5. MK Yoav Glant. Coalition agreements with Kulanu, Moshe Kahalon’s new party, will most likely give the Ministry of Public Security to former IDF General Yoav Glant. As Minister of Public Security, his office oversees the activity of the Anti Drug and Alcohol authority. Where does Mr. Galant stand on the issue? In an interview in 2012, when asked about legalization he said, “Absolutely not”. Doesn’t leave much room for interpretation. But more recently, during the campaign he softened his rhetoric claiming that his party (which supports decriminalization and eventual legalization) would reconsider their position based on what happens in places like Colorado. But what won’t politicians say before an election if it means getting more votes?

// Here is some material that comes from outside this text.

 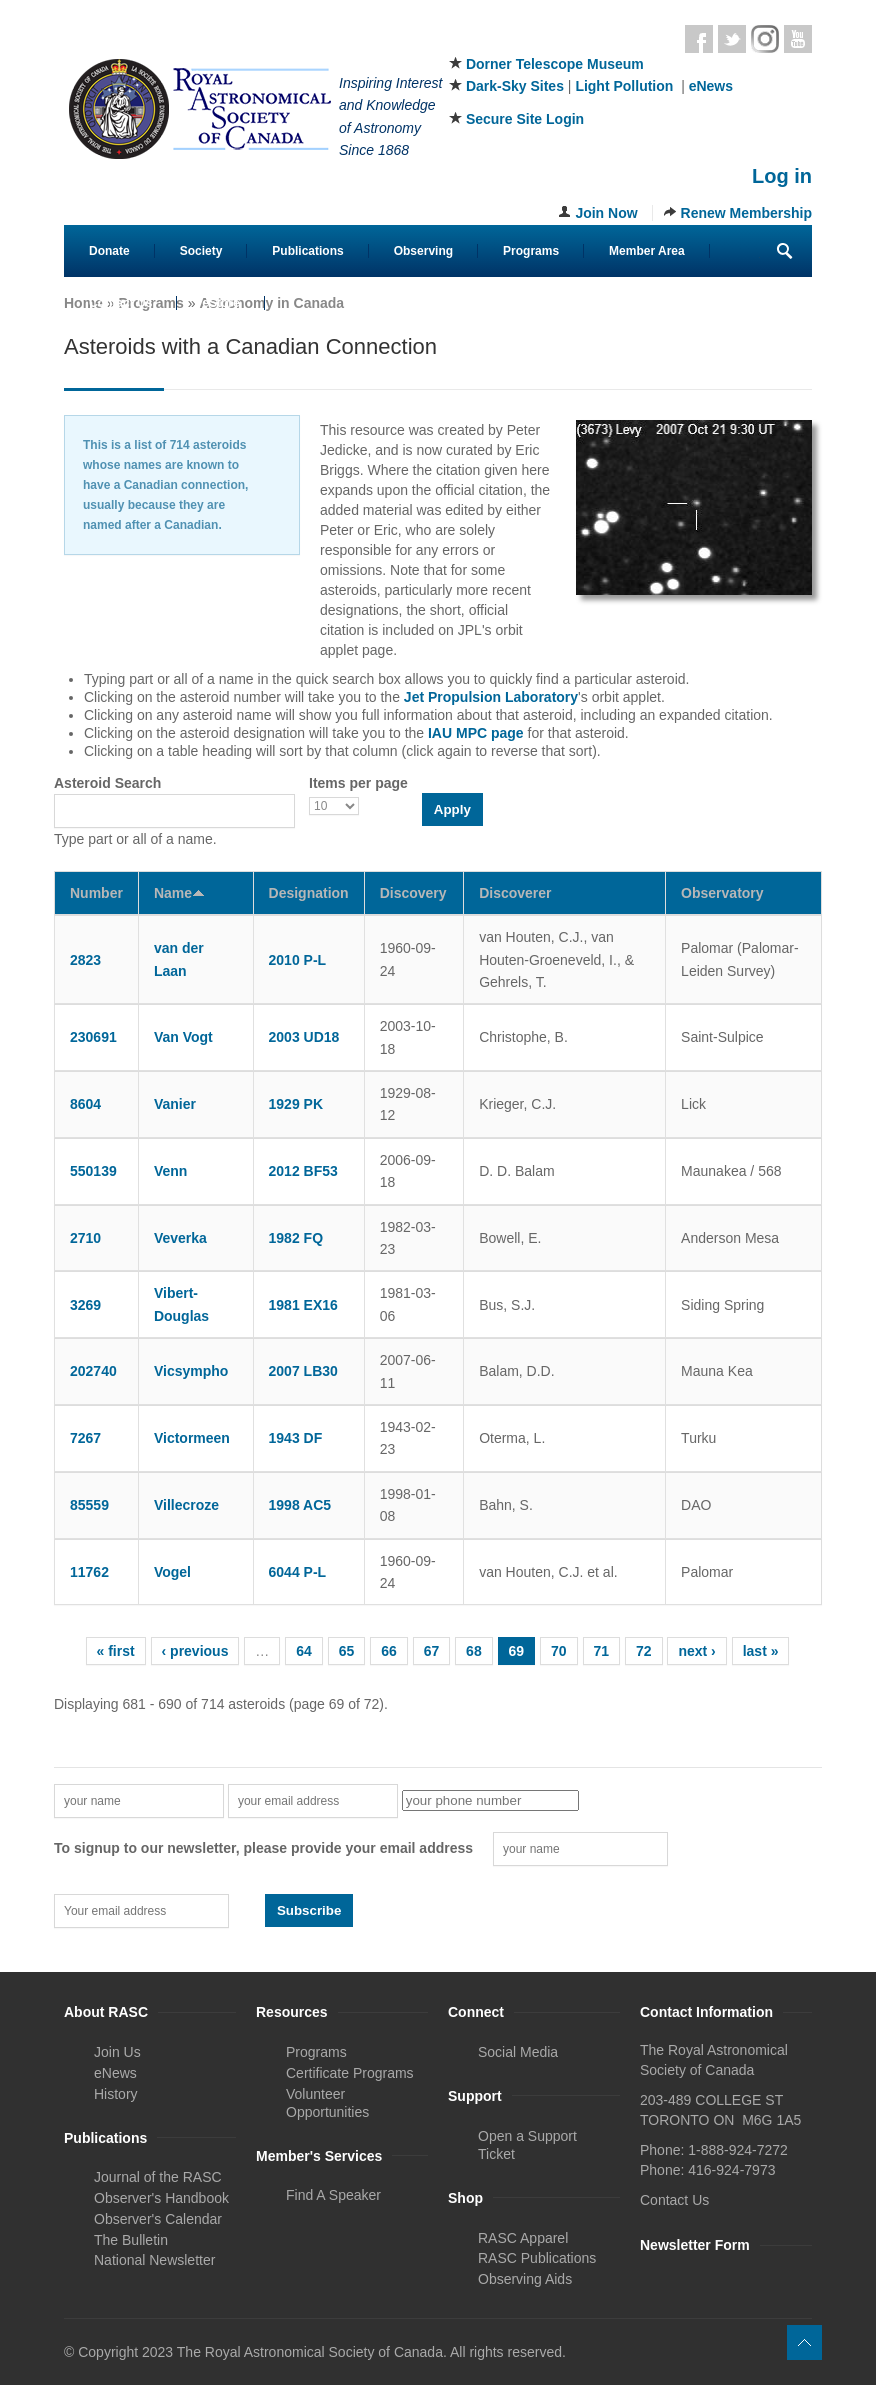 I want to click on Observing Aids, so click(x=525, y=2279).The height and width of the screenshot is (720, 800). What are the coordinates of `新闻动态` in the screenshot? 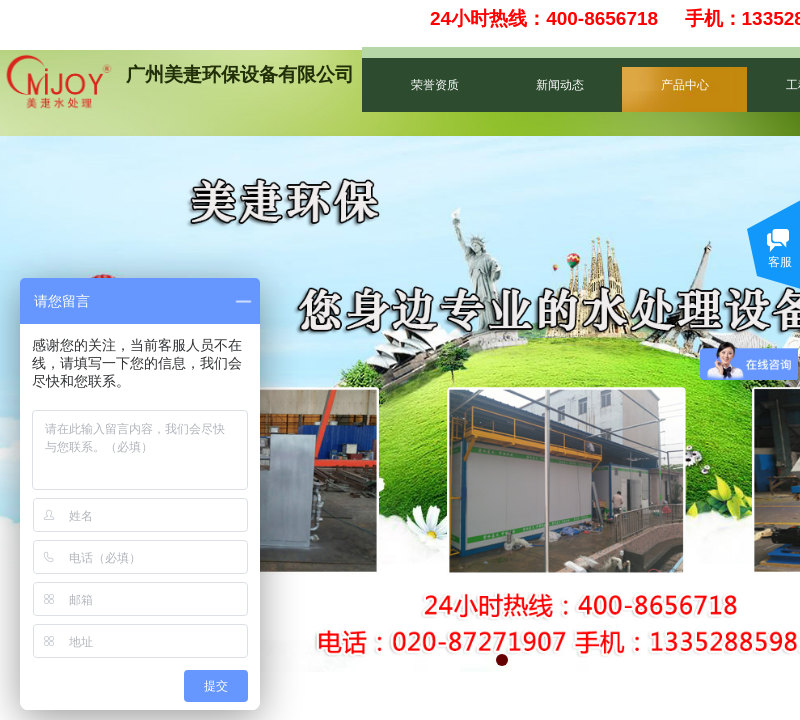 It's located at (560, 85).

6. Aleh Yarok voters. I can’t speak for everyone (or anyone really) but I can’t help shake the feeling that my vote was wasted (no pun intended). It was a wasted vote. Poof. Gone. Evaporated. Nothing to show for my anger at the prohibitive housing costs, the skyrocketing cost of living and the stagnant salaries. What’s worse, that one Knesset seat could have benefited Meretz (I know, Aleh Yarok voters and Meretz voters have nothing in common…) Or the Zionist Union. It could have made Bibi’s life just a little bit harder. I really will think twice before voting Aleh Yarok again.

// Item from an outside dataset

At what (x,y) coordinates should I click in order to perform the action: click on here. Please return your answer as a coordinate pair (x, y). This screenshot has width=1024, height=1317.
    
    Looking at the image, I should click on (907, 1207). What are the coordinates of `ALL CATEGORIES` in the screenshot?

All is not lost for those of us that support marijuana legalization. 8,000 IDF soldiers voted Aleh Yarok in these elections. No one under the age of 30 seriously buys into the drug company anti-marijuana propaganda anymore. Colorado is handing its citizens huge tax refunds because it is making too much money. The global war on marijuana is slowly coming to an end.
Marijuana will eventually be legal here in Israel, I’m sure of it.
Not a doubt in my mind.
We’ll all look back at this quaintly, like our grandparents looked back at the prohibition era in the US.
I just hope I’ll still be young enough to appreciate it.